Один из самых впечатляющих моментов спектакля — сцена «Мышеловки». Горацио сначала запирает все двери в роскошном партере Александринки, а затем садится в первом ряду — «наблюдать». Но за поджарым, спортивного вида, циничным прагматиком Клавдием (Андрей Шимко) и наблюдать не надо: он ломается сразу, начинает визжать и бегать по залу, дергая запертые двери и ища выход.
История царственной датской династии, уничтожившей саму себя, переброшенная в зрительный зал, откровенно апеллирует к сегодняшнему дню. «Мышеловка», как ее трактует Фокин, не столько психологическая ловушка для Клавдия (психологии, тонких и скрытых мотивов в этом спектакле не сыскать), сколько общая ситуация пьесы, где в мышеловке оказываются все — и палачи, и жертвы. Изнанкой этого мира-театра оказывается тотальное самоуничтожение: прошлое настигает и мстит настоящему, настоящее уничтожает будущее. В финале на вершину амфитеатра поднимается Фортинбрас, инфант-вырожденец. Дальнейшее — молчание.
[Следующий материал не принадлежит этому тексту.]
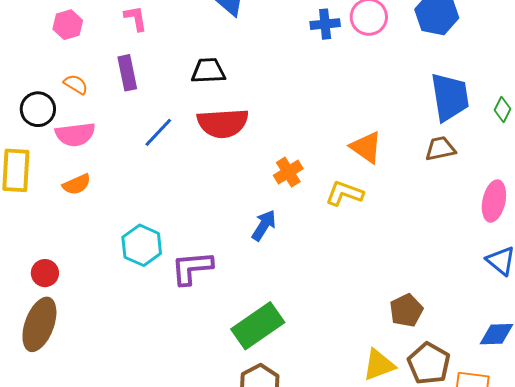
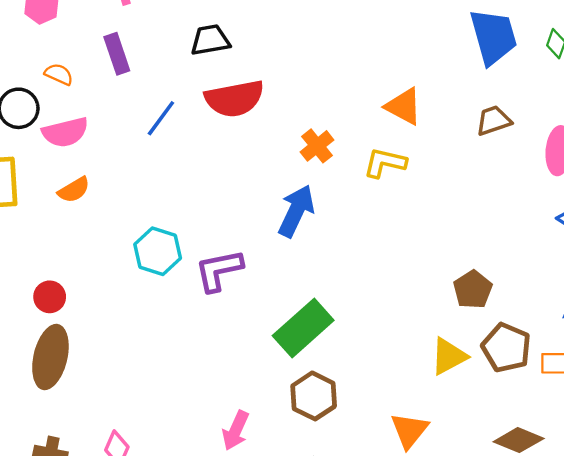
brown trapezoid: (440, 149) -> (494, 121), moved
blue arrow: (264, 225) -> (296, 211), size x1.4

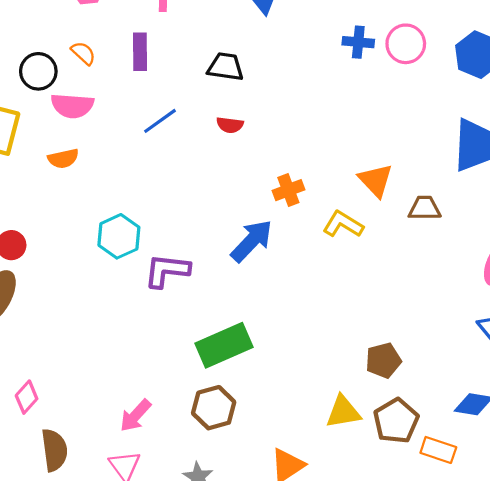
red semicircle: (234, 99) -> (230, 125), size x0.5
brown trapezoid: (494, 121) -> (425, 208), moved

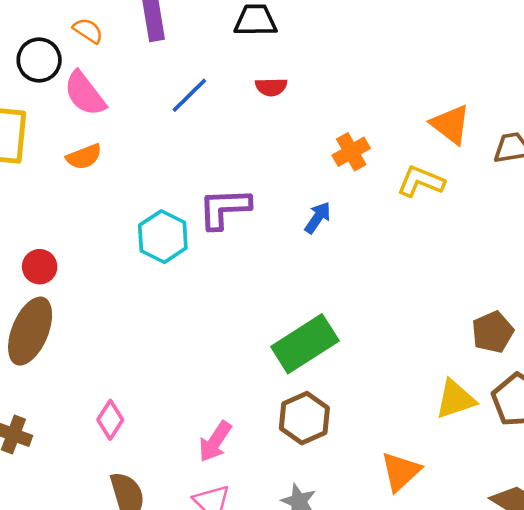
pink semicircle: (72, 106) -> (85, 94), turned 57
blue arrow: (252, 241) -> (318, 218), size x0.6
purple L-shape: (167, 271) -> (224, 208), moved
pink diamond: (27, 397) -> (110, 420), moved

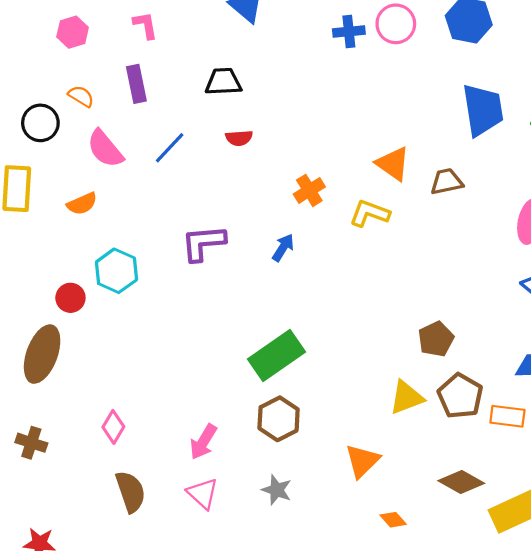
pink semicircle: (85, 94) -> (105, 149), moved
cyan hexagon: (163, 237) -> (116, 271), moved
red circle: (40, 267) -> (70, 298), moved

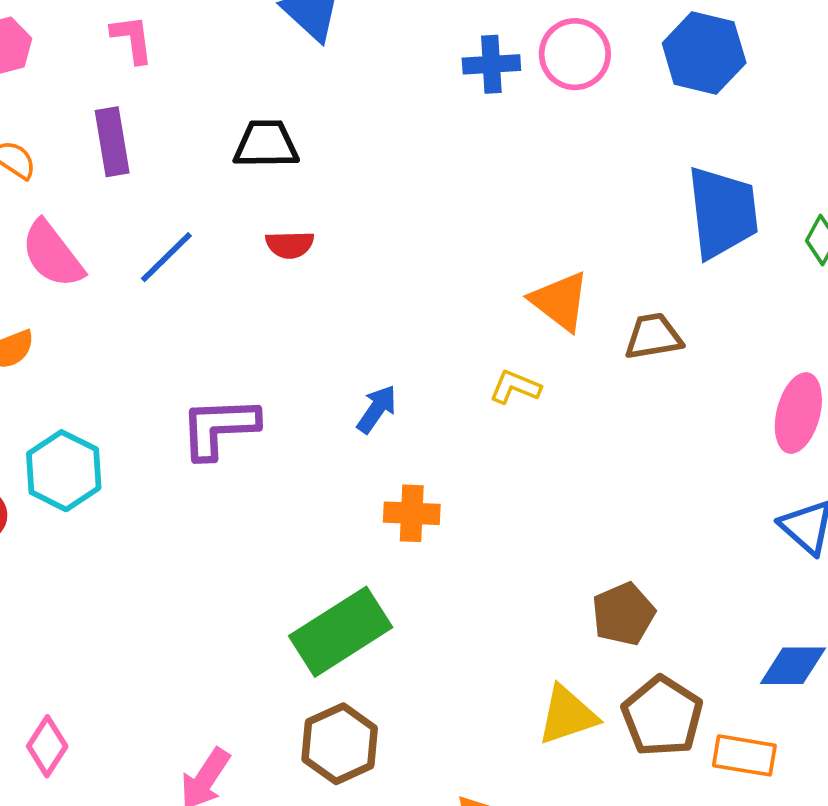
orange cross: (309, 190) -> (412, 513), moved, turned 32
yellow L-shape: (370, 213) -> (515, 387), size x0.7
blue arrow: (283, 248) -> (377, 409), moved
Есть много еще неясного в спектакле. Например, почему среди черного стильного лоска нынешних государственных церемоний в спектакль вдруг врываются исторические костюмы, средневековые платья. Быть может, это знак смешения всех времен, спрессованных в последнем дне? Рациональная логика спектакля пока не присвоена актерским «нутром». Труднее всего приходится Дмитрию Лысенкову, который разнообразно освоился в физиологии роли, но не открыл в себе ее «психологии», не обжегся ею. Оттого весь концепт, явный и убедительный, пока не работает на том уровне, где только и может работать театр: когда посреди логики вы вдруг встречаетесь с нежданным парадоксом, который обжигает вас своей силой и истиной.